**Data for the task:**
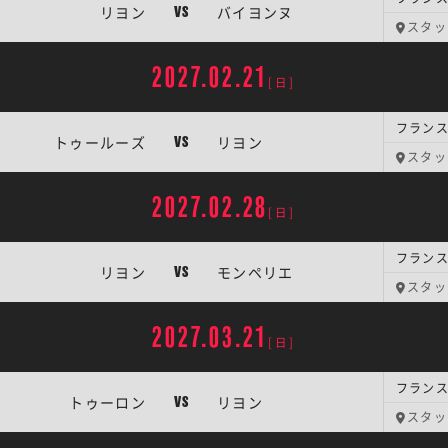
リヨン
バイヨンヌ
VS
スタッ
2027.02.21
[日]
フランス
トゥールーズ
リヨン
VS
スタッ
2027.02.28
[日]
フランス
リヨン
モンペリエ
VS
スタッ
2027.03.21
[日]
フランス
トゥーロン
リヨン
VS
スタッ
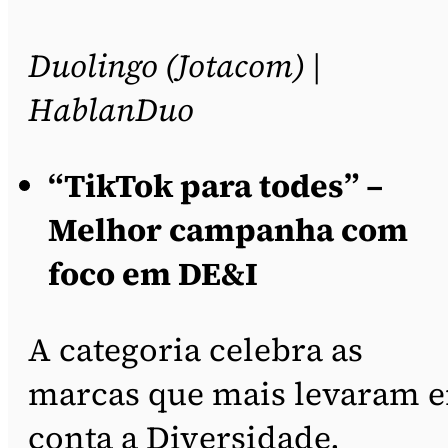
Duolingo (Jotacom) |
HablanDuo
“TikTok para todes” –
Melhor campanha com
foco em DE&I
A categoria celebra as
marcas que mais levaram 
conta a Diversidade,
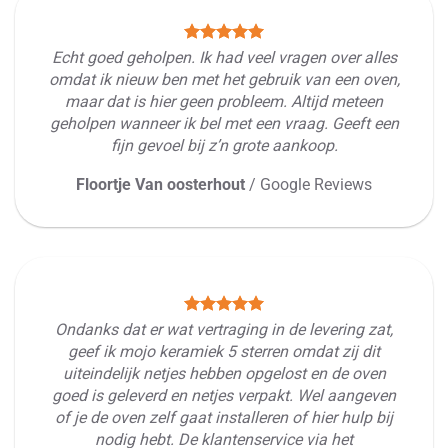
Echt goed geholpen. Ik had veel vragen over alles
omdat ik nieuw ben met het gebruik van een oven,
maar dat is hier geen probleem. Altijd meteen
geholpen wanneer ik bel met een vraag. Geeft een
fijn gevoel bij z’n grote aankoop.
Floortje Van oosterhout
/
Google Reviews
Ondanks dat er wat vertraging in de levering zat,
geef ik mojo keramiek 5 sterren omdat zij dit
uiteindelijk netjes hebben opgelost en de oven
goed is geleverd en netjes verpakt. Wel aangeven
of je de oven zelf gaat installeren of hier hulp bij
nodig hebt. De klantenservice via het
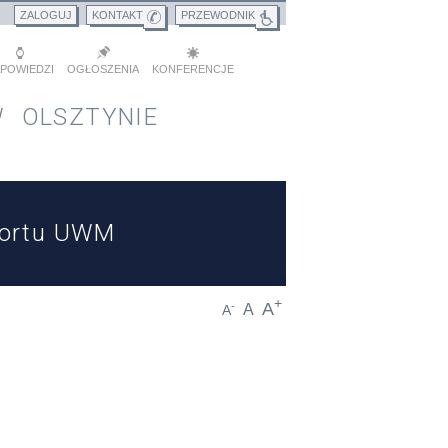
ZALOGUJ
KONTAKT
PRZEWODNIK
POWIEDZI
OGŁOSZENIA
KONFERENCJE
 OLSZTYNIE
portu UWM
+
A
-
A
A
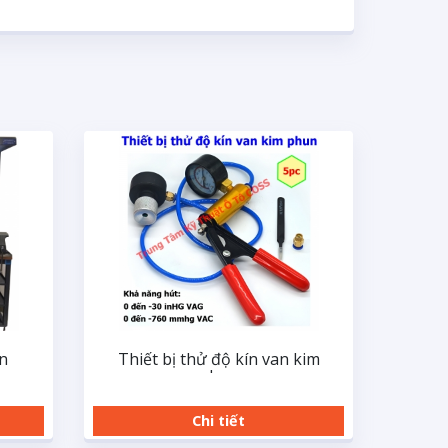
n
Thiết bị thử độ kín van kim
phun
Chi tiết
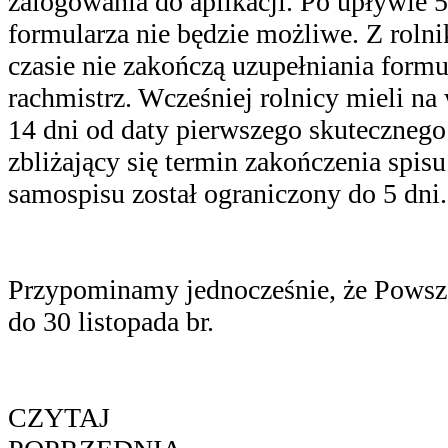
zalogowania do aplikacji. Po upływie 5
formularza nie będzie możliwe. Z roln
czasie nie zakończą uzupełniania formu
rachmistrz. Wcześniej rolnicy mieli n
14 dni od daty pierwszego skutecznego
zbliżający się termin zakończenia spis
samospisu został ograniczony do 5 dni.
Przypominamy jednocześnie, że Powsz
do 30 listopada br.
CZYTAJ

**Exercise prompt:**
Give the entries above again, exactly as written and free of images.

**The completed task:**
リヨン
バイヨンヌ
VS
スタッ
2027.02.21
[日]
フランス
トゥールーズ
リヨン
VS
スタッ
2027.02.28
[日]
フランス
リヨン
モンペリエ
VS
スタッ
2027.03.21
[日]
フランス
トゥーロン
リヨン
VS
スタッ
Duolingo (Jotacom) |
HablanDuo
“TikTok para todes” –
Melhor campanha com
foco em DE&I
A categoria celebra as
marcas que mais levaram 
conta a Diversidade,
Echt goed geholpen. Ik had veel vragen over alles
omdat ik nieuw ben met het gebruik van een oven,
maar dat is hier geen probleem. Altijd meteen
geholpen wanneer ik bel met een vraag. Geeft een
fijn gevoel bij z’n grote aankoop.
Floortje Van oosterhout
/
Google Reviews
Ondanks dat er wat vertraging in de levering zat,
geef ik mojo keramiek 5 sterren omdat zij dit
uiteindelijk netjes hebben opgelost en de oven
goed is geleverd en netjes verpakt. Wel aangeven
of je de oven zelf gaat installeren of hier hulp bij
nodig hebt. De klantenservice via het
ZALOGUJ
KONTAKT
PRZEWODNIK
POWIEDZI
OGŁOSZENIA
KONFERENCJE
 OLSZTYNIE
portu UWM
+
A
-
A
A
n
Thiết bị thử độ kín van kim
phun
Chi tiết
zalogowania do aplikacji. Po upływie 5
formularza nie będzie możliwe. Z roln
czasie nie zakończą uzupełniania formu
rachmistrz. Wcześniej rolnicy mieli n
14 dni od daty pierwszego skutecznego
zbliżający się termin zakończenia spis
samospisu został ograniczony do 5 dni.
Przypominamy jednocześnie, że Powsz
do 30 listopada br.
CZYTAJ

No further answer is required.